As my dog Hudson and I went for a walk in the park, my mind was jumping all over the place. I spent some time contemplating how amazing technology is, from the truly life-altering (last night we watched a NatGeo special all about advances in human exoskeleton systems that are allowing paraplegics to take their first steps in decades - I wept! amazing!) to the comparatively mundane (I purchased a new ipod nano yesterday and it has a really cool fitness function, acting like a pedometer for walking and running. We walked 1.82 miles in 37 minutes...a leisurely but lovely stroll!) I listed through the items on todays to-do list (laundry being my first priority, just before blogging!) and rolled around todays yoga class theme, IsIhvara Pranidhana, in my head.
Ishvara Pranidhana, the final of the 5 Niyamas, put simply, translates as surrender to a higher power (you can call it god, nature, the universe, or anything you like really). The basic concept here, is that we take actions in our lives, but trust in this higher power, and surrender the fruits of our our actions, the end result, to that higher power. In a culture such as ours which searches to constantly control, this act of surrender can be terrifying at first contemplation.
Latley, when asked how I'm doing or what's new in my life, I have felt a little under-whelemed, a little boring. Don't get me wrong, my life is great right now, but I don't have any "exciting" news. No vacations or trainings planned right now, no major shifts to my home life or family, smooth sailing with my work life too. I continue to take action in my life - waking up, engaging in my yoga practice, spending time meditating, going to work, investing time and energy in my marriage and my friendships.
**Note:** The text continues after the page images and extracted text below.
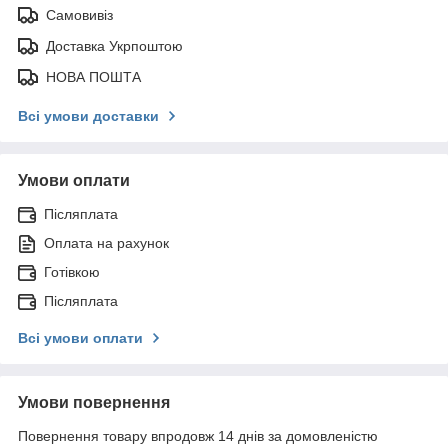
Самовивіз
Доставка Укрпоштою
НОВА ПОШТА
Всі умови доставки
Умови оплати
Післяплата
Оплата на рахунок
Готівкою
Післяплата
Всі умови оплати
Умови повернення
Повернення товару впродовж 14 днів за домовленістю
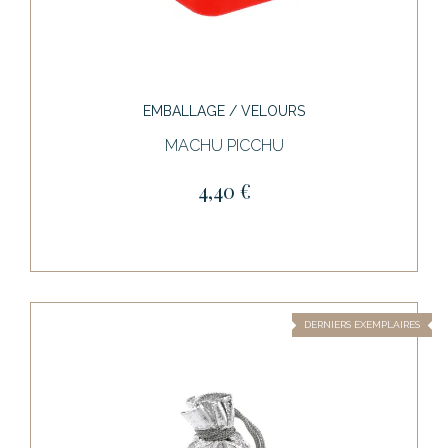
EMBALLAGE / VELOURS
MACHU PICCHU
4,40 €
DERNIERS EXEMPLAIRES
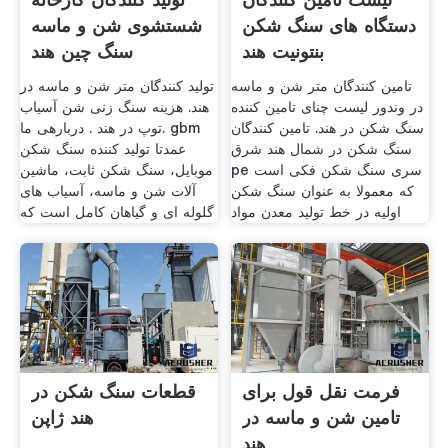
دستگاه های سنگ شکن
شستشوی شن و ماسه
بنتونیت هند
سنگ چین هند
تامین کنندگان متر شن و ماسه
تولید کنندگان متر شن و ماسه در
در وندور لیست چنای تامین کننده
هند. هزینه سنگ زنی شن آسیاب
سنگ شکن در هند. تامین کنندگان
توپ در هند . دربارهی ما. gbm
سنگ شکن در شمال هند شرق
عمدتا تولید کننده سنگ شکن
pe سری سنگ شکن فکی است
موبایل، سنگ شکن ثابت، ماشین
که معمولا به عنوان سنگ شکن
آلات شن و ماسه، آسیاب های
اولیه در خط تولید معدن مواد
گلوله ای و گیاهان کامل است که
فرمت نقل قول برای
قطعات سنگ شکن در
تامین شن و ماسه در
هند ژاپن
هند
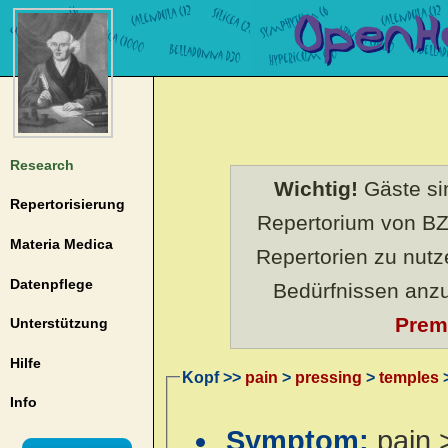
Research
Wichtig!
Gäste sin
Repertorisierung
Repertorium von BZ
Materia Medica
Repertorien zu nut
Datenpflege
Bedürfnissen anz
Prem
Unterstützung
Hilfe
Kopf >>
pain
>
pressing
>
temples
>
Info
Symptom:
pain 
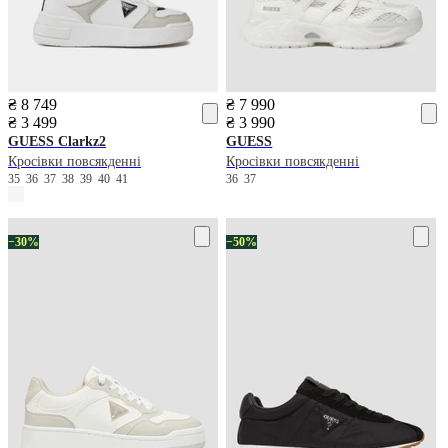
₴ 8 749
₴ 7 990
₴ 3 499
₴ 3 990
GUESS
Clarkz2
GUESS
Кросівки повсякденні
Кросівки повсякденні
35
36
37
38
39
40
41
36
37
−30%
−50%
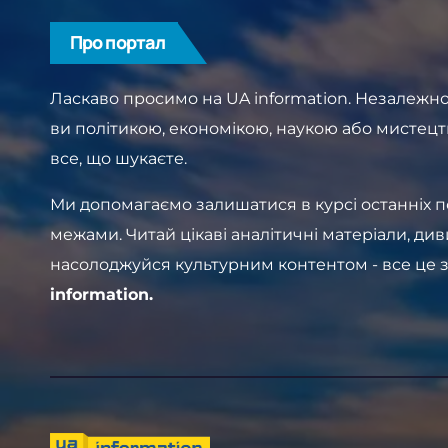
Про портал
Ласкаво просимо на UA information. Незалежно 
ви політикою, економікою, наукою або мистецт
все, що шукаєте.
Ми допомагаємо залишатися в курсі останніх поді
межами. Читай цікаві аналітичні матеріали, див
насолоджуйся культурним контентом - все це 
information.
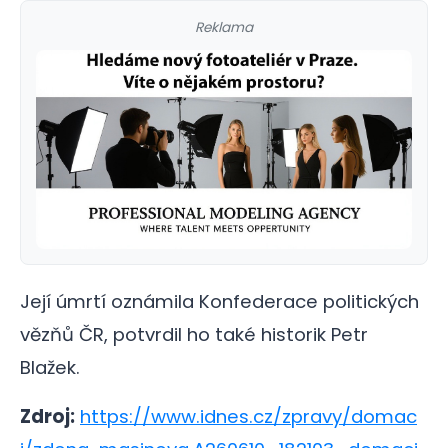
Reklama
Její úmrtí oznámila Konfederace politických
vězňů ČR, potvrdil ho také historik Petr
Blažek.
Zdroj:
https://www.idnes.cz/zpravy/domac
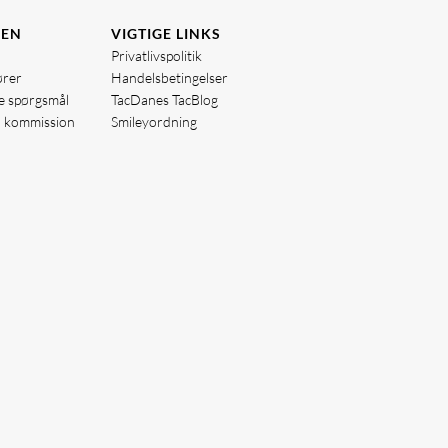
DEN
VIGTIGE LINKS
Privatlivspolitik
ører
Handelsbetingelser
de spørgsmål
TacDanes TacBlog
å kommission
Smileyordning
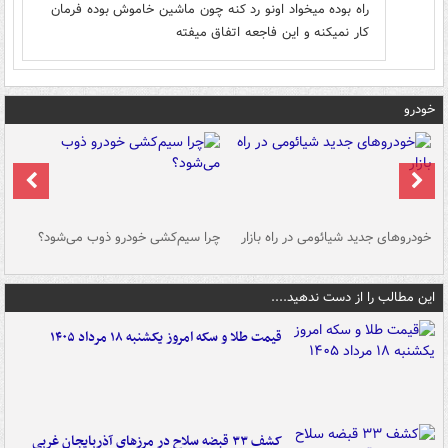
راه بوده میخواد اونو رد کنه چون ماشین خاموش بوده فرمان
کار نمیکنه و این فاجعه اتفاق میفته
خودرو
خودروهای جدید شیائومی در راه بازار
چرا سیم‌کشی خودرو ذوب می‌شود؟
شو
این مطالب را از دست ندهید....
قیمت طلا و سکه امروز یکشنبه ۱۸ مرداد ۱۴۰۵
کشف ۳۳ قبضه سلاح در مرزهای آذربایجان غربی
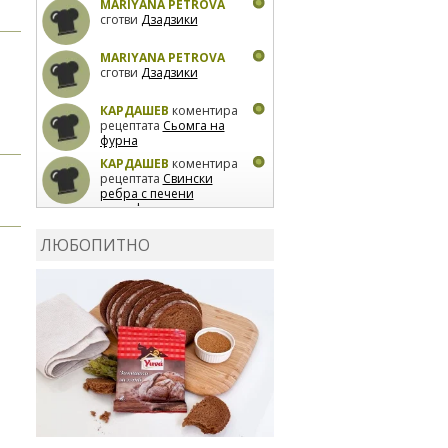
MARIYANA PETROVA
сготви
Дзадзики
MARIYANA PETROVA
сготви
Дзадзики
КАРДАШЕВ
коментира
рецептата
Сьомга на
фурна
КАРДАШЕВ
коментира
рецептата
Свински
ребра с печени
картофи
ВЛАДИМИРА
сготви
Пилешко с бяло вино и
ЛЮБОПИТНО
лимон
MARINA_VITA
коментира рецептата
Киноа със зеленчуци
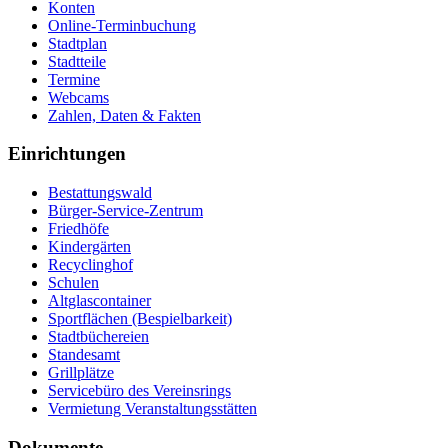
Konten
Online-Terminbuchung
Stadtplan
Stadtteile
Termine
Webcams
Zahlen, Daten & Fakten
Einrichtungen
Bestattungswald
Bürger-Service-Zentrum
Friedhöfe
Kindergärten
Recyclinghof
Schulen
Altglascontainer
Sportflächen (Bespielbarkeit)
Stadtbüchereien
Standesamt
Grillplätze
Servicebüro des Vereinsrings
Vermietung Veranstaltungsstätten
Dokumente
And today, like a lightbulb turning on I understood, I just need to keep taking these actions, knowing that they will lead me to the lessons, the growth, the experiences that are meant for me. Then I happened upon an article by Paul Dallaghan and this paragraph in particular caught my eye, a reading/understanding of Sutra 1.28 ...
"repeat, repeat, repeat (practice, practice, practice), whether it be the mantra or another form of our practice that could even include mantra, but it must be done with feeling, a connection, never mechanical. This feeling, connection through repetitive practice is the process of Ishvara Pranidhana."
This repetition, this life practice I'm building, with joy and love and hopefulness and wonder, this is exactly what I am supposed to be doing. By being fully present and aware, we have the power to transform the seemingly mundane, and use it as a springboard for deeper knowledge. If I keep taking action, committing, and then releasing my expectations, knowing that my heart is devoted to each action, I will be lead in precisely the right direction.
So see if you can approach your day with great verve, infinite chutzpah, and devotional delight - whether you are on your mat or off, doing laundry or packing your bags for a great adventure. Can you open yourself up to the limitless possibilities this life, this earth possess? Can we try, a little bit each day, to stop controlling, demanding, pouting when things don't go the way we think they should have? Though it's challenging, some days more than others, I know what a huge and light space this practice makes in my heart, when I am "in it".
Wishing you a week filled with peace, practice and play!